** Records provided follows **

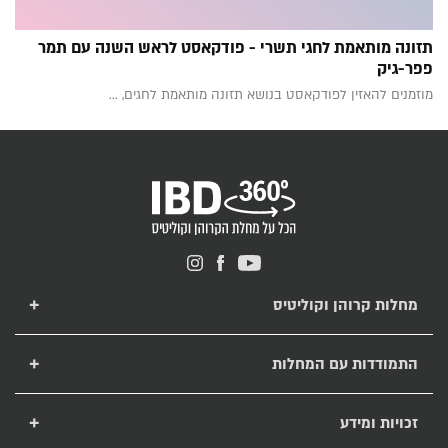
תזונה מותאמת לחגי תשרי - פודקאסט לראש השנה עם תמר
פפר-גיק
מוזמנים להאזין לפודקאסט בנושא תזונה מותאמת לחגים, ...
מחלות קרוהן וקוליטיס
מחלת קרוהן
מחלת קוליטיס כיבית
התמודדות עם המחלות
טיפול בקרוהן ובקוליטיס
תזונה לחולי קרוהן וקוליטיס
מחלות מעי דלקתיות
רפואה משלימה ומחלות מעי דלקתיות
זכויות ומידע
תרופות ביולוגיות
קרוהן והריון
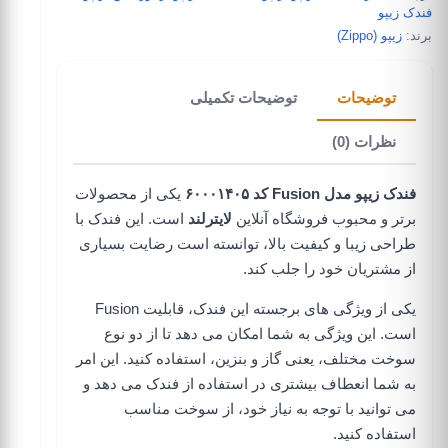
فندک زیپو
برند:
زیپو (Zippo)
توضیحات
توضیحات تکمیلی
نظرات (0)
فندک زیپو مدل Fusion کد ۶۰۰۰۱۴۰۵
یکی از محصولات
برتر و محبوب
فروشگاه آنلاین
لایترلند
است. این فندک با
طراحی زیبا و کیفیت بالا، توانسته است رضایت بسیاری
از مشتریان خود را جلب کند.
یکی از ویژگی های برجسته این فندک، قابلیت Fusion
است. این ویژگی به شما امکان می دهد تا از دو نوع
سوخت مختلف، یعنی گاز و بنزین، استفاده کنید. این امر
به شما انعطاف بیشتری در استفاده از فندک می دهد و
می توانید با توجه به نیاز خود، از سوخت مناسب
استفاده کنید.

** End of Records provided **
** Records provided follows **

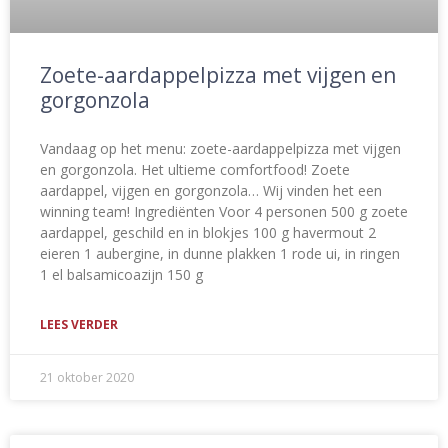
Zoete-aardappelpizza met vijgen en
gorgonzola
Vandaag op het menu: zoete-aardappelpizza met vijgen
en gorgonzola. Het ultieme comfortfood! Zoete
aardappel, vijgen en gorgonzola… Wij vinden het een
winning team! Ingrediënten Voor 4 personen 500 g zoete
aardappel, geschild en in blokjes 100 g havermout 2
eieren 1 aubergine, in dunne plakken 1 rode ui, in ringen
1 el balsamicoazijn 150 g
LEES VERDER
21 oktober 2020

** End of Records provided **

Problem details => Considering only the data above, return the lines in which "gorgonzola" occurs.

Response to the exercise =>
gorgonzola
en gorgonzola. Het ultieme comfortfood! Zoete
aardappel, vijgen en gorgonzola… Wij vinden het een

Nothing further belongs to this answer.